We analysed Oligochaeta, Amphipoda (Gammarus fossarum), Ephemeroptera (Baetidae) and Diptera (Chironomidae and Simuliidae), as the most numerous taxa found on the artificial substrates. Gammarus fossarum and Baetidae are good migrators (upstream and lateral) and prefer moss habitats.51,56,57 Furthermore, comparing the colonisation of certain groups that were most abundant in the most samples gave interesting and unexpected information. According to the literature, photoperiod has a positive effect on the reproductive cycle of macroinvertebrates.5860 Specimens of Oligochaeta and Gammarus fossarum were more numerous on substrates in the open canopy area, indicating that they choose habitats with more light.59,61 Juvenile Baetidae and Simuliidae colonised artificial substrates in the closed canopy area of the stream more (up to four times more) than in the open canopy area. We assume the reason for this is a preference toward a darker environment as protection from visual predators (fish and amphibians), which are the dominant predators in this stream because of their small body size. The closed and open canopy reaches were connected, and thus if the abundance of Baetidae mayfly was lower in the open canopy reach, populations in the closed canopy reach could be regarded as source populations that enhance colonisation of the taxa in open canopy habitats. Chironomidae were equally numerous on substrates in both the open and closed canopy areas. Although photoperiod has an influence on the Diptera life cycle and they prefer open canopy areas, Chironomidae and Simuliidae (at least several species within the families) are good colonisers and can adapt to the most suitable habitats.8,17,60,62

Macroinvertebrates were numerous on the substrates collected in the morning (two to three times more) because they are more active during the night when feeding than during the day when hiding from potential predators.63,64

The population of Baetidae increased continuously on substrates in open and closed canopy areas, presumably for better protection of juvenile individuals and frequent swimming to find a favourable habitat for life. 64 Previous research has confirmed that shallow sediment often acts as a nursery habitat and protection from unfavourable situations for early life stages.18,65 Multiple comparison of means analysis also confirmed a higher number of Baetidae on substrates during the night.

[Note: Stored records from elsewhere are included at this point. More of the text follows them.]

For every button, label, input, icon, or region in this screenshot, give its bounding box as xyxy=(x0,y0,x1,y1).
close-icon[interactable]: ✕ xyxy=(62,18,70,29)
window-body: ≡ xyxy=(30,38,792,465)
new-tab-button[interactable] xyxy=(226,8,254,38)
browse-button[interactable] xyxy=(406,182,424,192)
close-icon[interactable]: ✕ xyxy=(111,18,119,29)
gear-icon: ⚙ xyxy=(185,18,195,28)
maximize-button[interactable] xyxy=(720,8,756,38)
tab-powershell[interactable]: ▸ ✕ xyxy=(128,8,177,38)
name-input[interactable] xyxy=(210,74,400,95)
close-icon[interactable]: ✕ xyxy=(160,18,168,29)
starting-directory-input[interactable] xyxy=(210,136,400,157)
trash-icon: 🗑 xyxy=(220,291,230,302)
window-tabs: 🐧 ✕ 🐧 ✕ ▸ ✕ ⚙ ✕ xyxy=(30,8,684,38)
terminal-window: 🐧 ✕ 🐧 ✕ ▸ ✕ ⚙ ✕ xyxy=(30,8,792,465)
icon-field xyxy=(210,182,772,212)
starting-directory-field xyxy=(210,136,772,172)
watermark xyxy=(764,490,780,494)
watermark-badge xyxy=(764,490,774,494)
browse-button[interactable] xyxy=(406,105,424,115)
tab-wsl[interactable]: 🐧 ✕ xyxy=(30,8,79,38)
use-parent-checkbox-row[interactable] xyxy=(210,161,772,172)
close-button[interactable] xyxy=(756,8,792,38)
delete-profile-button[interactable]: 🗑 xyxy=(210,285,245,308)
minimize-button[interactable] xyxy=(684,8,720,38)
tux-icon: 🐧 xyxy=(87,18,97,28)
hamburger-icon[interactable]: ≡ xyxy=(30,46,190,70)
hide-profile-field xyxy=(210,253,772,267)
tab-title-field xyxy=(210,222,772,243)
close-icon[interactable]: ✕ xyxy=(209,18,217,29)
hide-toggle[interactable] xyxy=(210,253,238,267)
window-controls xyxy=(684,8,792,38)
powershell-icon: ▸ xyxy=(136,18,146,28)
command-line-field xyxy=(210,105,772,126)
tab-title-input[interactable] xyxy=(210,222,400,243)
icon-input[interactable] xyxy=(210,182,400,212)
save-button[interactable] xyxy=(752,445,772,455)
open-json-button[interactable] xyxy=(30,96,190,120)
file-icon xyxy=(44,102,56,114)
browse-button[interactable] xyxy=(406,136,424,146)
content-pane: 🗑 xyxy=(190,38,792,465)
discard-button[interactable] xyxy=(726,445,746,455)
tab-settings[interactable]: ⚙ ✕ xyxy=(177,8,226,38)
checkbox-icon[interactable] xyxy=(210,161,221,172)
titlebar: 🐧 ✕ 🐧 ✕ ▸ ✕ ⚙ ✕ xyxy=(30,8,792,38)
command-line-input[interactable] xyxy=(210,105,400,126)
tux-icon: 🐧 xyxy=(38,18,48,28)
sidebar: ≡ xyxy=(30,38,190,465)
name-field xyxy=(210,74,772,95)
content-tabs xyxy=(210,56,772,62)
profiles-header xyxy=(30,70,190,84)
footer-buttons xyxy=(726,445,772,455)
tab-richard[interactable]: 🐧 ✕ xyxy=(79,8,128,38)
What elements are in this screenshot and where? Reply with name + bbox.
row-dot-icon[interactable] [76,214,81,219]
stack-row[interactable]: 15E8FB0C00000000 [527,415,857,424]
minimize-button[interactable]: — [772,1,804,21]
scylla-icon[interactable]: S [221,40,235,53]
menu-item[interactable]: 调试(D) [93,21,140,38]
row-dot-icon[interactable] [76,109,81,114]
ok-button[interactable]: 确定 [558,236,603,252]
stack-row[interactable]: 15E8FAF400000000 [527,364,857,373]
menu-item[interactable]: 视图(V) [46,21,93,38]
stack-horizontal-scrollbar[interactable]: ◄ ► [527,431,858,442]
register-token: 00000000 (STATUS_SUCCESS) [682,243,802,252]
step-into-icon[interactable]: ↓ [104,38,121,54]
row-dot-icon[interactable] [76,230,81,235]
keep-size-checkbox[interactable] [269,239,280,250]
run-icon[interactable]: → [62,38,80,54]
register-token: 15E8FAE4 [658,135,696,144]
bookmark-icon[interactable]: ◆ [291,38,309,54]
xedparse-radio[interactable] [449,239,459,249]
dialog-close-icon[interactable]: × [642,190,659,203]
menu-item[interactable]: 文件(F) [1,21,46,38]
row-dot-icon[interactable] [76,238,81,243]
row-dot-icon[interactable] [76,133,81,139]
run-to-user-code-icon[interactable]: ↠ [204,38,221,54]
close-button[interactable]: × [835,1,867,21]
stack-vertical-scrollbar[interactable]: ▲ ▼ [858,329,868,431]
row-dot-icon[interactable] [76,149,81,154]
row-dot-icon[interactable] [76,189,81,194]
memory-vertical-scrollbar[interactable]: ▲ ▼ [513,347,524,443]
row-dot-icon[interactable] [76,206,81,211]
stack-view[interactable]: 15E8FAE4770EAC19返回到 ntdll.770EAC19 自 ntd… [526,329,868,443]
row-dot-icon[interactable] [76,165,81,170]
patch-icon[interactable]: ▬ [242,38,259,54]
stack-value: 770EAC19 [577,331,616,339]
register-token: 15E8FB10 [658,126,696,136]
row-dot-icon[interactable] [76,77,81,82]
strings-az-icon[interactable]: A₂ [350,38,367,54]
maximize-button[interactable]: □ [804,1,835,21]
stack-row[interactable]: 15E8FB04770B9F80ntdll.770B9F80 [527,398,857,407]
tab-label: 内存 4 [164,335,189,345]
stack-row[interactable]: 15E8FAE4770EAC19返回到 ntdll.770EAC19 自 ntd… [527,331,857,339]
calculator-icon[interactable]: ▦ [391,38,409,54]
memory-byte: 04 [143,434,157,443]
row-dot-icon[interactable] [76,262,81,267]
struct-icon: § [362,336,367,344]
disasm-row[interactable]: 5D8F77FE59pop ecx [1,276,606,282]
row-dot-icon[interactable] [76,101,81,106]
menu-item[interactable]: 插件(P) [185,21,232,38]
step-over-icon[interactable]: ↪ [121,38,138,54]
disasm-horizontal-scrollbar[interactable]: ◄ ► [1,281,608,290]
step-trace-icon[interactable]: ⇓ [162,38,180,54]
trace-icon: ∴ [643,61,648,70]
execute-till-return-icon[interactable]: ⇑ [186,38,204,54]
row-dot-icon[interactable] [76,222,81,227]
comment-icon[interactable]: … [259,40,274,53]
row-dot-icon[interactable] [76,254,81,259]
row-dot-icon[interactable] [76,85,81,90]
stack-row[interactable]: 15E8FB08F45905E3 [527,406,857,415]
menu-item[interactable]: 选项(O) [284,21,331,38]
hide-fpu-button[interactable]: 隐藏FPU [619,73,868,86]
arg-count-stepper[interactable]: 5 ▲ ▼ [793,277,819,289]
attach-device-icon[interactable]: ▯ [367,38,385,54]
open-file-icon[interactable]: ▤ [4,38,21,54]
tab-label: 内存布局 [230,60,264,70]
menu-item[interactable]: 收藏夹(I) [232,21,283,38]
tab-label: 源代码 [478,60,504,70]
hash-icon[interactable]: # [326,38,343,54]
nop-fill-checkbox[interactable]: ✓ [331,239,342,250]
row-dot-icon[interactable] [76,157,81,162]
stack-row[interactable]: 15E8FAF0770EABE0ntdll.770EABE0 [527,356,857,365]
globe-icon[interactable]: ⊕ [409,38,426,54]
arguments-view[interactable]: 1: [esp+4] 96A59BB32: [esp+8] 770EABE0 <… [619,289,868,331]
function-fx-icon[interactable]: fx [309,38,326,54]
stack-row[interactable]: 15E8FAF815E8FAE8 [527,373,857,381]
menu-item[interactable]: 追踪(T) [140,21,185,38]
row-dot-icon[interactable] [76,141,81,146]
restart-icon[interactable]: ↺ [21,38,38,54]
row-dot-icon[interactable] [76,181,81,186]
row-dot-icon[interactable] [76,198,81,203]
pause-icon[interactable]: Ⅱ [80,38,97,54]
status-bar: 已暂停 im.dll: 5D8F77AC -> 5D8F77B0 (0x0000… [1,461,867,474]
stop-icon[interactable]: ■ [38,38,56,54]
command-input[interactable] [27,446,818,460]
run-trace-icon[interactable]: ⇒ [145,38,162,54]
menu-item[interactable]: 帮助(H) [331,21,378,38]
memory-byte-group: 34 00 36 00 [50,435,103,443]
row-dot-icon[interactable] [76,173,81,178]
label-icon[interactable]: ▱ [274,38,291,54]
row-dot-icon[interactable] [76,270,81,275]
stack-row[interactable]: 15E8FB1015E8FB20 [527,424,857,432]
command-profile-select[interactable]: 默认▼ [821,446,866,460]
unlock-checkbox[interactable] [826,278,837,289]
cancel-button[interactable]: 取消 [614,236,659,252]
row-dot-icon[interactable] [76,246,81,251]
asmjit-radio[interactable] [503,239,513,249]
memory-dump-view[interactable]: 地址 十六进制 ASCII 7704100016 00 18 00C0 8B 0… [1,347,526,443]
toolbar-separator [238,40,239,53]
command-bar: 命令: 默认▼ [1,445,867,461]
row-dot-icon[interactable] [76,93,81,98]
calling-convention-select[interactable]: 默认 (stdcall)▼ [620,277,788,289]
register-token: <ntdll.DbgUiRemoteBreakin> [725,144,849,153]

By the end of the study, representatives of Gammarus fossarum and Baetidae reached their maximum on substrates in closed canopy areas. The opposite situation was noted with Chironomidae and Simuliidae, whose numbers decreased with time. Presumably, the reason is the constant migration of individuals and the lookout for more favourable living conditions.64,66 Chironomidae are good colonisers because of their small body size and short life cycle. 67 Although multiple comparison of means of Chironomidae and Simuliidae did not confirm a statistically significant difference, the colonisation dynamics clearly showed higher values during the night. The number of Oligochaeta was higher on substrates during the night,68,69 as like Baetidae, they take shelter from predators during the night and come out to feed during the day.18,33

We concluded that all the analysed groups were successful at colonising the artificial substrates as seen by the abundances found on the natural substrates. All analysed groups reach an equilibrium in the open canopy area after only 12 h of substrate exposure. In the closed canopy area, all taxa reached equilibrium after 12 h of substrate exposure, with the exception of Gammarus fossarum, which needed 84 h. The new substrate, though artificial, was a favourable new habitat and food source for macroinvertebrates. The large numbers of Chironomidae and Simuliidae point to the increased, mostly passive mobility of these organisms, which is enabled by their small, non-chitinous and wormlike body, as noted elsewhere.28,64 As mentioned before, these taxa are rheophilic and are often found in drift, enabling their spread to new areas.16,23

During this four-day study at the spring area of the Jankovac stream, nearly all groups of macroinvertebrates found on natural substrates were also found on the artificial substrates. Macroinvertebrates showed a colonisation dynamic with expressed day-night migrations, indicating the importance of considering the time of day in community composition research. The type of artificial substrates used proved to be good for macroinvertebrate colonisation and displayed that all the analysed groups were excellent champion colonisers. To get a more complete picture of migration and macroinvertebrate colonisation, this research should be continued. More individuals of all analysed groups were recorded in samples collected in the morning, indicating higher nocturnal activity, while during the day, they take shelter as protection from predatory pressures. All analysed groups proved to be very good champion colonisers. These findings can lead to applicable conclusions, such as minimising riparian vegetation management and similar human impacts that could alter canopy coverage of the spring areas, especially due to their high biodiversity in small areas.

Author biographies

Denis Bućan is a PhD student at the Croatian Natural History Museum. His expertise in Freshwater ecology focusing on recovery processes of macroinvertebrate communities.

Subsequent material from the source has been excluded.